While the museum certainly indulges in romanticized images of cowboy life, it also depicts much of the grueling and monotonous work from both the past and the present. Cowboys were and continue to be hired help, a kind of specialized shepherd. They have to castrate calves and chase down stray cattle in freezing blizzards. They have to spray the herd with special medical solutions to prevent parasite infestations and spend long hours under the unforgiving sun. As one quote from the museum put it, "this ain't inside work." Which leads me to wonder, why all the glamor? Why has the cowboy become the iconic symbol of masculine American identity, much like the Medieval knight is to Europe, and the Samurai is to Japan? The image is so powerful that several Presidents (Roosevelt, Reagan, and Bush II, off the top of my head) have tried to incorporate the image of the cowboy into their own political identity. Much as in stories of knights and samurai, cowboy stories from Hollywood and literature are morality tales at their core.

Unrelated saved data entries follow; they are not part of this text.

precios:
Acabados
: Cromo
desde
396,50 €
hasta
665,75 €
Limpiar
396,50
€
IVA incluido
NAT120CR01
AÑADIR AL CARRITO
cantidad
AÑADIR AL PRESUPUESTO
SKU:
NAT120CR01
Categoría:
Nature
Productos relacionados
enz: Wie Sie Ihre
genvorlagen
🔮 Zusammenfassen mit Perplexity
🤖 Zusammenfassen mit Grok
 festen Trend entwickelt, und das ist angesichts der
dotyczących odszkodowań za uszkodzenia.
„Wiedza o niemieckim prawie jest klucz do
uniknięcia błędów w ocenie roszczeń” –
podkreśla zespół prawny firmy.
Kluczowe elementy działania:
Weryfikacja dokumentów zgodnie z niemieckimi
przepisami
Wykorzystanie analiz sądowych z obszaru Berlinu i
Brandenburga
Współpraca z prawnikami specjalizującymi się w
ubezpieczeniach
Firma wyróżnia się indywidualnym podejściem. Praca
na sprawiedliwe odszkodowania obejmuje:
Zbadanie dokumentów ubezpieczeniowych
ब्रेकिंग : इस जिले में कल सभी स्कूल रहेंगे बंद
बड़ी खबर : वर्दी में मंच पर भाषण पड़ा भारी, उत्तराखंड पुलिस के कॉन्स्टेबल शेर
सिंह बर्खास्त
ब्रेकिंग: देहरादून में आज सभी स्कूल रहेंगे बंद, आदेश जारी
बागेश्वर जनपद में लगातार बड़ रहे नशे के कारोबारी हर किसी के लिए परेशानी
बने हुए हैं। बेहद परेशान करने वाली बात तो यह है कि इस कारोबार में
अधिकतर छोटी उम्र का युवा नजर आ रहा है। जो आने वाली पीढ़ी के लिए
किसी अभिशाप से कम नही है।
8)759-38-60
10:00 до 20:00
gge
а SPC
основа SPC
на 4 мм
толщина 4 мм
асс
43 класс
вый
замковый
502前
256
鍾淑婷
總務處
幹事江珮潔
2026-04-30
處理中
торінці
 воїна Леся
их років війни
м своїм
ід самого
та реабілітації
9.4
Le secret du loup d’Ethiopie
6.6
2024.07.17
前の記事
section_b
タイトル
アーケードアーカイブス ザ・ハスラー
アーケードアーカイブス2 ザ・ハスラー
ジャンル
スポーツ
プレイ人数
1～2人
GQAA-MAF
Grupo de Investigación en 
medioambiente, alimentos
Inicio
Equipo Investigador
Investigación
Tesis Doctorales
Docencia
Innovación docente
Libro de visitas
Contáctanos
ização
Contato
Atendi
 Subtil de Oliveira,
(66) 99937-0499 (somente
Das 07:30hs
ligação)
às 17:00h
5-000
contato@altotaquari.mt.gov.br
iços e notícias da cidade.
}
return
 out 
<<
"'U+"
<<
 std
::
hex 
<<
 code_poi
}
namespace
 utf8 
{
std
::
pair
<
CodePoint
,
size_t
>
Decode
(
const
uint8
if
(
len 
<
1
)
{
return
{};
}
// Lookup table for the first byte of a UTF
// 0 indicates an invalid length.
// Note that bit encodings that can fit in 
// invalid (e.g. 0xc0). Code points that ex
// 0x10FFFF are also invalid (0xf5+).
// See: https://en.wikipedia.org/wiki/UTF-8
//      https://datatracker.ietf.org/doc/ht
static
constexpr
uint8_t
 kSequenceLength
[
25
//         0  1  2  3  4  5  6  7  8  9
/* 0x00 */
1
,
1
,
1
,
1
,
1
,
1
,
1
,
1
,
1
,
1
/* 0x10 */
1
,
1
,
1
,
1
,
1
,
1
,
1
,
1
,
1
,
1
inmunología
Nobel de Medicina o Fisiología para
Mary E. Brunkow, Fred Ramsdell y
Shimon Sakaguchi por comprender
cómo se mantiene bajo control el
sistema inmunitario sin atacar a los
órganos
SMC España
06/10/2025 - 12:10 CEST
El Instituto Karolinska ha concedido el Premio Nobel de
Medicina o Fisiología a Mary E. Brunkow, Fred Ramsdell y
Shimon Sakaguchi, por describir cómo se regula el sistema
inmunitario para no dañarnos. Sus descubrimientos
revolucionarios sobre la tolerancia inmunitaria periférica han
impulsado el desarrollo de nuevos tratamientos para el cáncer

Every culture has its myths that communicate and preserve its values, usually through a tale that follows the arc of the "Hero's Journey," as described by the late Dr. Joseph Campbell. Great myths are almost always stories of an individual's journey and the personal growth that occurs along the way. While in reality cowboys rarely got into scuffles with Native Americans or had to chase down evil bandits to rescue honorable ladies, their lonely lives on a dangerous frontier had the makings of an archetypal adventure onto which a young and growing nation could project its ideals of individual morality. Other defining national events such as the Civil War were fraught with divisive sentiments, and the West had always been a kind of release valve for the nation's tensions (Frederick Jackson Turner's classic thesis). For a society so focused on westward expansion, the long cattle drives of the late 19th century formed the perfect setting for a national myth (as opposed to the environment of continual political struggle which defined feudal Europe and Japan).
While the National Cowboy and Western Heritage Museum cherishes the substance and spirit of the old West, the enduring and idealized image of the cowboy is not preserved in authentically prepared peach cobbler or in highly decorative leather saddles. The cowboy life isn't so much the embodiment of our national culture as it is a vessel for us to communicate our social values. Some ardent aficionados of cowboy culture might want to believe otherwise, but as the Outlaw Josey Wales put it, "That's just the way it is."